Task item:
A word-for-word copy of the data is what's wanted, with no pictures.

Transcribed page contents:
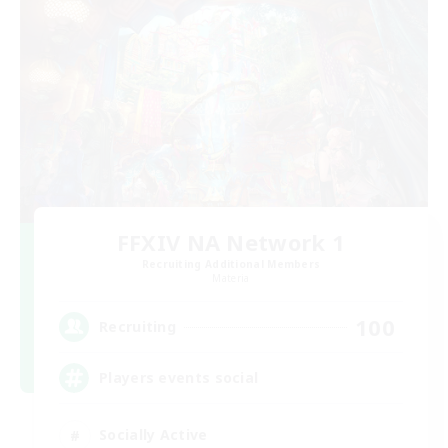
FFXIV NA Network 1
Recruiting Additional Members
Materia
100
Recruiting
Players events social
Socially Active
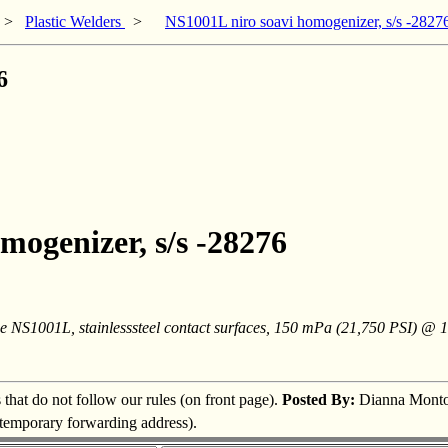
>
Plastic Welders
>
NS1001L niro soavi homogenizer, s/s -2827
6
mogenizer, s/s -28276
pe NS1001L, stainlesssteel contact surfaces, 150 mPa (21,750 PSI) @ 
s that do not follow our rules (on front page).
Posted By:
Dianna Mont
a temporary forwarding address).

Completed exercise:
FFXIV NA Network 1
Recruiting Additional Members
Materia
100
Recruiting
Players events social
Socially Active
>
Plastic Welders
>
NS1001L niro soavi homogenizer, s/s -2827
6
mogenizer, s/s -28276
pe NS1001L, stainlesssteel contact surfaces, 150 mPa (21,750 PSI) @ 
s that do not follow our rules (on front page).
Posted By:
Dianna Mont
a temporary forwarding address).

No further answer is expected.